Yüce Allah(cc) biz kullarına verdiği nimet ve rızıklardan, ihtiyaç sahiplerine, fakir, yetim, yoksul ve muhtaçlara zekât ve sadaka olarak vermemizi emrediyor. Bu hususta bizlere şöyle emrediyor:  “Size rızık olarak verdiklerimizden Allah yolunda harcayın.” (Bakara suresi. 2/ 254, 22/35, 32/16, 35/29, 2/3.) “Allah yolunda gece ve gündüz / gizlice ve açıktan harcayın.” (Bakara.2/274. 14/31. 13/22. 16/75.) “ Darlıkta ve bollukta Allah yolunda harcayanlar.” (Al-i İmran.3/134.)  “Haydi, hep hayırlara koşun, hayırda yarışın.”  (Bakara.2/148.) “Allah yolunda her ne harcarsanız Allah onun yerine başkasını verir.” (Sebe’ .34/39.) “Her hangi birinize ölüm gelip de, “Ey Rabbim! Beni yakın bir zamana kadar geciktirsen de sadaka verip iyilerden olsam! demeden önce, size rızık olarak verdiğimiz şeylerden Allah yolunda harcayın.” (Münafikun.63/10.)  “Akrabaya, yoksula ve yolda kalmış yolcuya haklarını ver.” (İsra.17/26.)  “Onlar, korkarak ve ümit ederek rablerine ibadet etmek için yataklarından kalkarlar. Kendilerine rızık olarak verdiğimiz şeylerden de Allah için harcarlar.”  (Sebe.32/16.)
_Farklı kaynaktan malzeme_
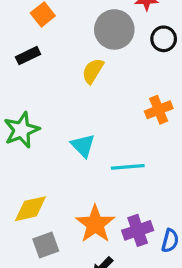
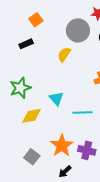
yellow diamond: (30, 209) -> (32, 116), moved
purple cross: (138, 230) -> (87, 150), turned 30
gray square: (46, 245) -> (32, 157), turned -35

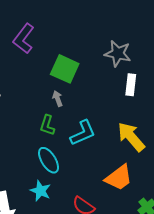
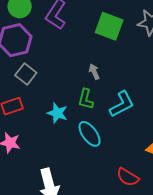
green square: (65, 69) -> (109, 26), moved
cyan star: (40, 191) -> (57, 113), moved

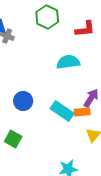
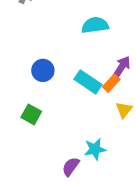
orange rectangle: (82, 112) -> (111, 83), turned -42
Yüce Allah, kendi yolunda harcama yapmayıp,  cimrilik yapanları ise yermektedir.

 “Size ne oluyor da Allah yolunda harcama yapmıyorsunuz?” (Hadid. 57/10.) “ Kim cimrilik yaparsa ancak kendi zararına cimrilik yapmış olur. Allah zengindir, siz ise fakirsiniz” (Muhammed. 47/38.) “Hayır, hayır! Yetime ikram etmiyorsunuz. Yoksulu yedirmek konusunda birbirinizi teşvik etmiyorsunuz.” (Fecr. 89/17-18.)  “Elini boynuna bağlayıp cimri kesilme, büsbütün de açıp tutumsuz olma. Yoksa pişman olur açıkta kalırsın.”   (İsra.17/29.)

“Ey iman edenler! Hiçbir alış verişin, hiçbir dostluğun ve hiçbir şefaatin olmadığı kıyamet günü gelmeden önce, size rızık olarak verdiklerimizden Allah yolunda harcayın.” (Bakara.2/254.)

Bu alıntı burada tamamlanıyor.